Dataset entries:

================================

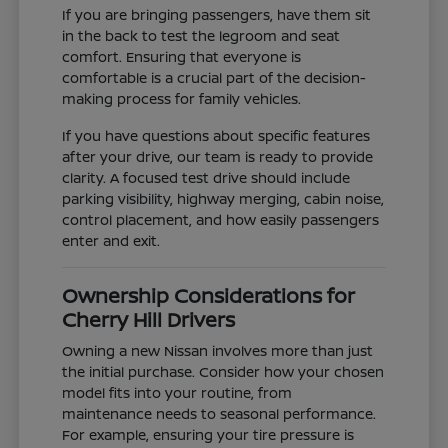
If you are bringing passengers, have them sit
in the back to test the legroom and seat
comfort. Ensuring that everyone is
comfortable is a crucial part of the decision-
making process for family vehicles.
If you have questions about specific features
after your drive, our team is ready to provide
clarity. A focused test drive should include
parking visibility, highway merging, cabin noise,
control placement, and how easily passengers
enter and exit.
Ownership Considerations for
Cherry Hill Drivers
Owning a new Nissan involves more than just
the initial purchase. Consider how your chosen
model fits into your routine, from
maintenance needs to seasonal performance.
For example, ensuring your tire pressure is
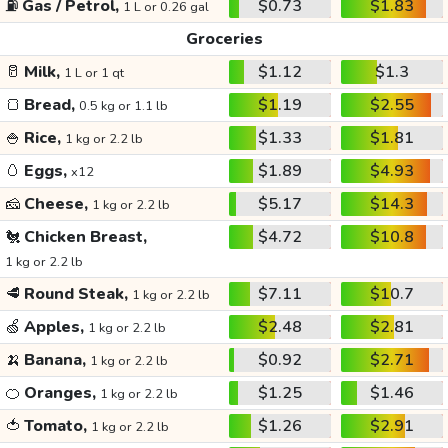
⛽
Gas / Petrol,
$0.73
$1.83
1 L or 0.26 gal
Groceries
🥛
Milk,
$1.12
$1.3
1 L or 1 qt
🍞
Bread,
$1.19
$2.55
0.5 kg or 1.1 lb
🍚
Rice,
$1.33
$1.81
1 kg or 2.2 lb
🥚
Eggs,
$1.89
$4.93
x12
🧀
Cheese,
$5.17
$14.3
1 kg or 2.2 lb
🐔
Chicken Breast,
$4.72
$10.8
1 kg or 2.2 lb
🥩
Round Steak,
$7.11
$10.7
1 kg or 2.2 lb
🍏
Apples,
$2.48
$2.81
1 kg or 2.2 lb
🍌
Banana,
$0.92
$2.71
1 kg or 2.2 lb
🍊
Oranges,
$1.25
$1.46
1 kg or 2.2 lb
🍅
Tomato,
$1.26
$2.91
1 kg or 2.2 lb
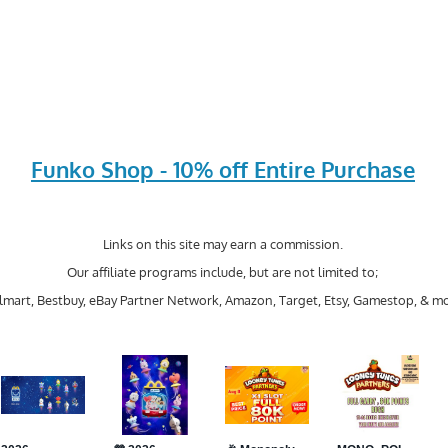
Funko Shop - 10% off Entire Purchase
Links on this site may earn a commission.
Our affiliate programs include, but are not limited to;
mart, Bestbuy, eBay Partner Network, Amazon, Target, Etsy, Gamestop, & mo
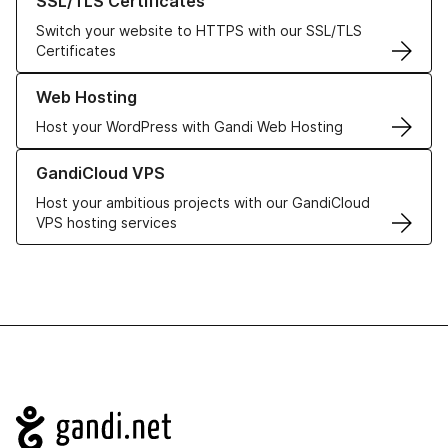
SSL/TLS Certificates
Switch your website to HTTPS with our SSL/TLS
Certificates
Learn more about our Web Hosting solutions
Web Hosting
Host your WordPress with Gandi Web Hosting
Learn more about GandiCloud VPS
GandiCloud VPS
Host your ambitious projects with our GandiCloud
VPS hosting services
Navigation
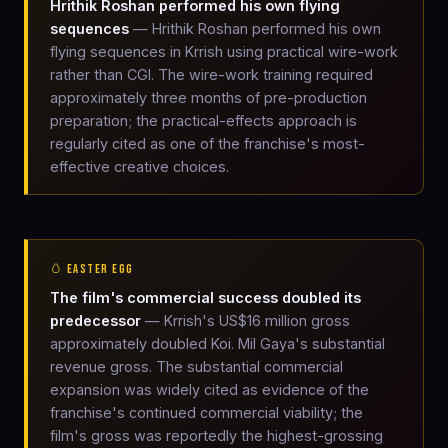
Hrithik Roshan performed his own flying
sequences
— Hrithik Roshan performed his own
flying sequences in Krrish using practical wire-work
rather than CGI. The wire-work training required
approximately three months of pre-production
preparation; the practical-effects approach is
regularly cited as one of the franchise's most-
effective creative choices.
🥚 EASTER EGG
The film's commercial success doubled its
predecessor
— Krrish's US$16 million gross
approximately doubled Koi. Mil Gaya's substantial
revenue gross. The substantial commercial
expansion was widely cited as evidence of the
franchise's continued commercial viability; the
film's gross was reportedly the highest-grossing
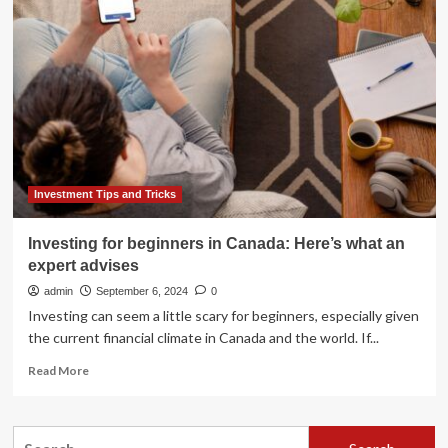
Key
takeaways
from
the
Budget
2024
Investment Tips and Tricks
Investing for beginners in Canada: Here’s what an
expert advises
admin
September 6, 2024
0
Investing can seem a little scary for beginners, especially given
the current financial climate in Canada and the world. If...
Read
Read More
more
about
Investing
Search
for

================================

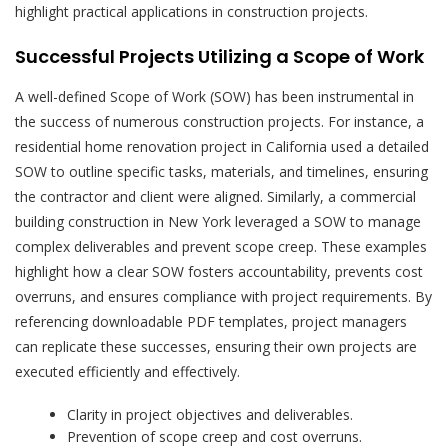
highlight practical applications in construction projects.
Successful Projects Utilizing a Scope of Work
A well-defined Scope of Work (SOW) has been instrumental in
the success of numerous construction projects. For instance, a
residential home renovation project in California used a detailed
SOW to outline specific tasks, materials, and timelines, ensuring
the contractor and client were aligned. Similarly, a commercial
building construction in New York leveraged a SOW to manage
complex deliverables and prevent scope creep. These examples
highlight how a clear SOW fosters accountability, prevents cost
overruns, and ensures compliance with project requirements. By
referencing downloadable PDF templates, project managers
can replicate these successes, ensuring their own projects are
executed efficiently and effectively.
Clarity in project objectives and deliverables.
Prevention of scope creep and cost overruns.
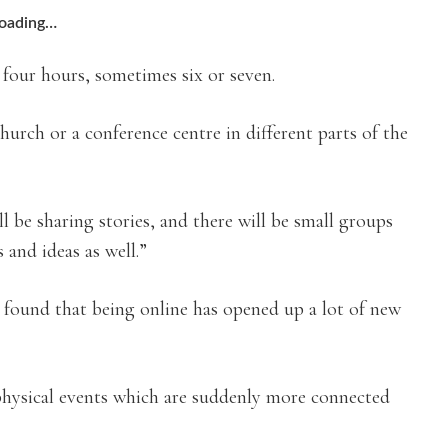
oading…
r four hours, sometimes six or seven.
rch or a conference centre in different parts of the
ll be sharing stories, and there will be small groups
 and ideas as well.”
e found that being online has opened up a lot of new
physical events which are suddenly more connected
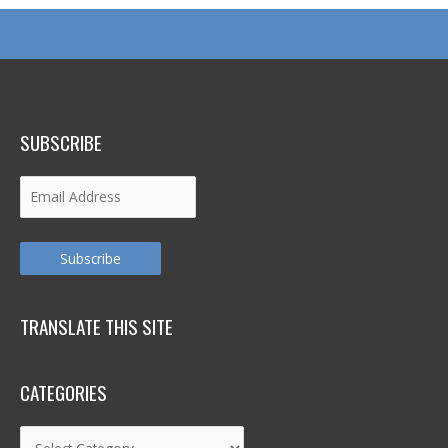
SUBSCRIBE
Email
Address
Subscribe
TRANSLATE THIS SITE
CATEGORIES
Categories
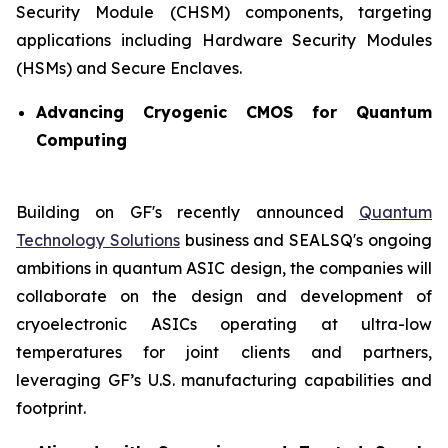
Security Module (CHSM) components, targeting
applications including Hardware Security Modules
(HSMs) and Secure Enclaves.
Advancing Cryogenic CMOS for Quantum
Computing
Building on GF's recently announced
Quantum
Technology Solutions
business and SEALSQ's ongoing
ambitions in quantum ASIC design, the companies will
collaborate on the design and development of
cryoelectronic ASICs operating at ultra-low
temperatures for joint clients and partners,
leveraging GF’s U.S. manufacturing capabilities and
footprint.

================================

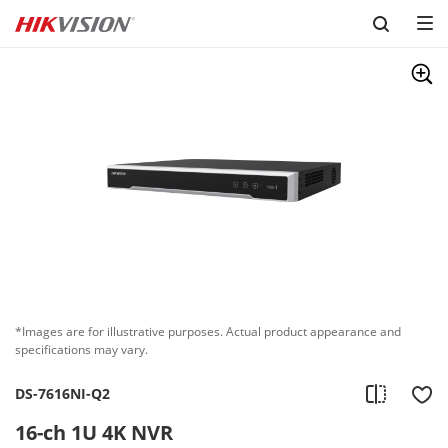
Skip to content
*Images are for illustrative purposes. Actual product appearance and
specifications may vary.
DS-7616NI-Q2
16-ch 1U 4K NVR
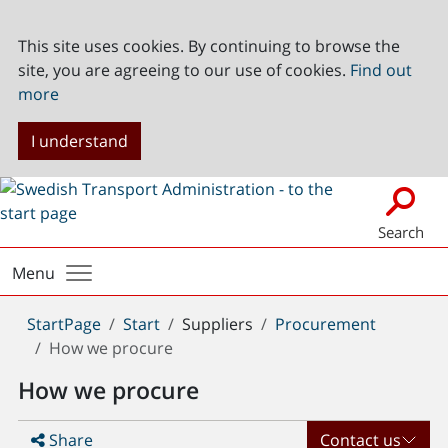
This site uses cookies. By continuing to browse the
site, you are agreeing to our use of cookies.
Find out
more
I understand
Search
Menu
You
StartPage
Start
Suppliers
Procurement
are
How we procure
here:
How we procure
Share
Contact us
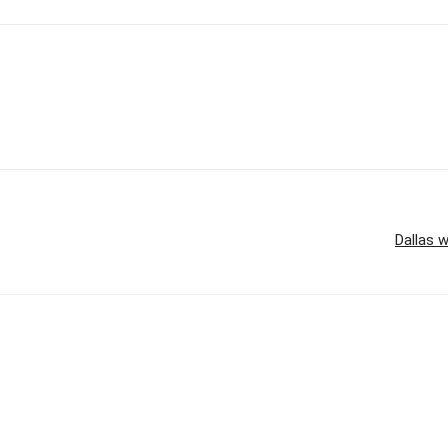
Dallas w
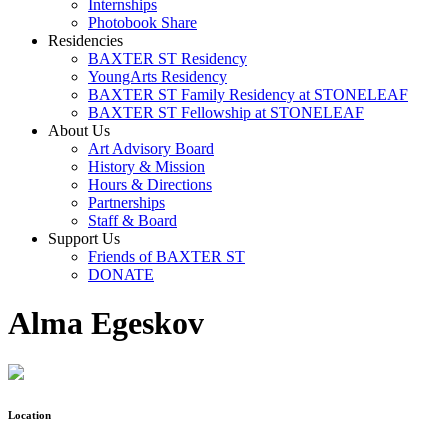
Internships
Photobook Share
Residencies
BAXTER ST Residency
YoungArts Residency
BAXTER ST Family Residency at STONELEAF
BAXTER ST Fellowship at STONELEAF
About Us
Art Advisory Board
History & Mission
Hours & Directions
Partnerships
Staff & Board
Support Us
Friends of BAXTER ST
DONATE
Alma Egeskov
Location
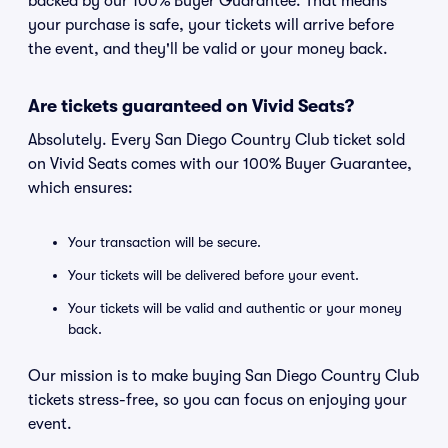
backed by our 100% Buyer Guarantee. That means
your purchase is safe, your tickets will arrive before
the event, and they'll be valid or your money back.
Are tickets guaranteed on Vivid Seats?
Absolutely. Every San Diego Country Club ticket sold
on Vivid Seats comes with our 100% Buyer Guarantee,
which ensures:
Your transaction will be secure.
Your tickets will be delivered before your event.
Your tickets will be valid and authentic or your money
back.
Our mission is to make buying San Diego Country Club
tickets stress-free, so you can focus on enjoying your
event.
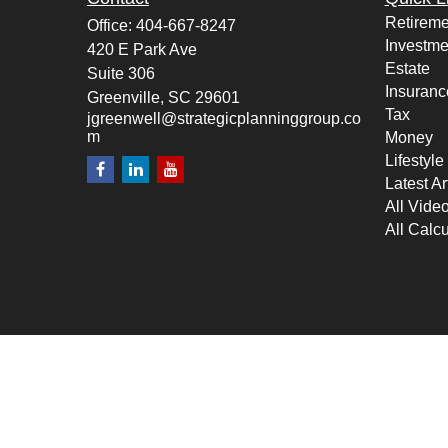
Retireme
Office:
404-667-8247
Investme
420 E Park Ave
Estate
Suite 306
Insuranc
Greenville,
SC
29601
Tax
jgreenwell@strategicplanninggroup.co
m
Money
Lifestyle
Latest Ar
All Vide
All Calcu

================================

# PROBLEM DESCRIPTION
From the entries above, copy out every line where the string "beginners" appears.

# WRITTEN SOLUTION
Investing for beginners in Canada: Here’s what an
Investing can seem a little scary for beginners, especially given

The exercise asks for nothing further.